The availability of new diagnostic algorithms for cystic fibrosis (CF), changing population demographics and programs that impact family planning decisions can influence incidence rates. Thus, previously reported incidence rates in Canada and the United States (US) may be outdated. The objectives of this study were to estimate contemporary CF incidence rates in Canada and the US and to determine if the incidence rate has changed over time. Contemporary CF incidence rates suggest CF incidence is lower than previously reported and varies widely within North America. This information is important for resource planning and for tracking how programs (e.g., genetic counseling, modulator availability etc.) may impact the incidence of CF moving forward.

https://tinyurl.com/4c5n3swu

AND

https://tinyurl.com/mr4as9nx

 

Current Prices Versus Minimum Costs Of Production For CFTR Modulators

This study aims to estimate the minimum costs of production of CFTR modulators, assuming robust generic competition, and to compare them with current list prices to evaluate the feasibility of increased global access to treatment. Minimum costs of production for CFTR modulators were estimated via an algorithm validated in previous literature and identification of cost-limiting key starting materials from published routes of chemical synthesis. Costs of production for elexacaftor/tezacaftor/ivacaftor are estimated at $5,676 [$4,628-6,723] per year, over 90% lower than the US list price. Total cost of triple therapy for all eligible diagnosed CF patients worldwide would be $489 million per year. Comparatively, the annual cost at US list price would be $31.2 billion. Thus, elexacaftor/tezacaftor/ivacaftor could be produced via generic companies for a fraction of the list price. The current pricing model restricts access to the best available therapy, thereby exacerbating existing inequalities in CF care.
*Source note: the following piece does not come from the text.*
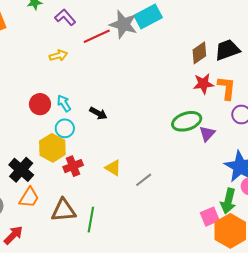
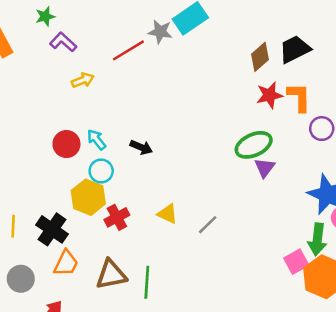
purple L-shape: (65, 17) -> (63, 42), moved
gray star: (123, 24) -> (160, 32), size x0.7
purple triangle: (207, 134) -> (265, 168), moved

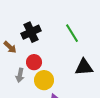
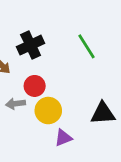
black triangle: (84, 67) -> (103, 113), moved
gray arrow: (20, 75) -> (16, 104), turned 72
https://tinyurl.com/2fkwxzv2

 

The Impact Of Elexacaftor/Ivacaftor/Tezacaftor On Cystic Fibrosis Patients Who Acquire COVID-19 Infection

The combination of medication containing elexacaftor, ivacaftor, and tezacaftor (EIT) has dramatically impacted the treatment and prognosis for patients with cystic fibrosis (CF). Lung function, weight, and self-reported quality of life have improved for many of these patients, but little is known about whether this treatment will have a beneficial effect in preventing morbidity and/or mortality from respiratory infections such as COVID-19. This study shows that cystic fibrosis patients who were already receiving treatment with the combination of elexacaftor/ivacaftor/tezacaftor had a significantly decreased risk of developing acute respiratory failure after becoming infected with COVID-19. This study also showed a 50% increased likelihood of patients who were not on treatment with EIT developing ventilator dependence, but the low numbers of patients likely contributed to that difference not achieving statistical significance. By improving chloride ion flow through the CFTR channel, EIT substantially improves lung function and decreases respiratory morbidity in CF patients. This improved lung function results in improved tolerance to the pulmonary insult caused by COVID-19 infection. Overall, this data makes a compelling argument to consider this combination of medications for any CF patient who is a candidate.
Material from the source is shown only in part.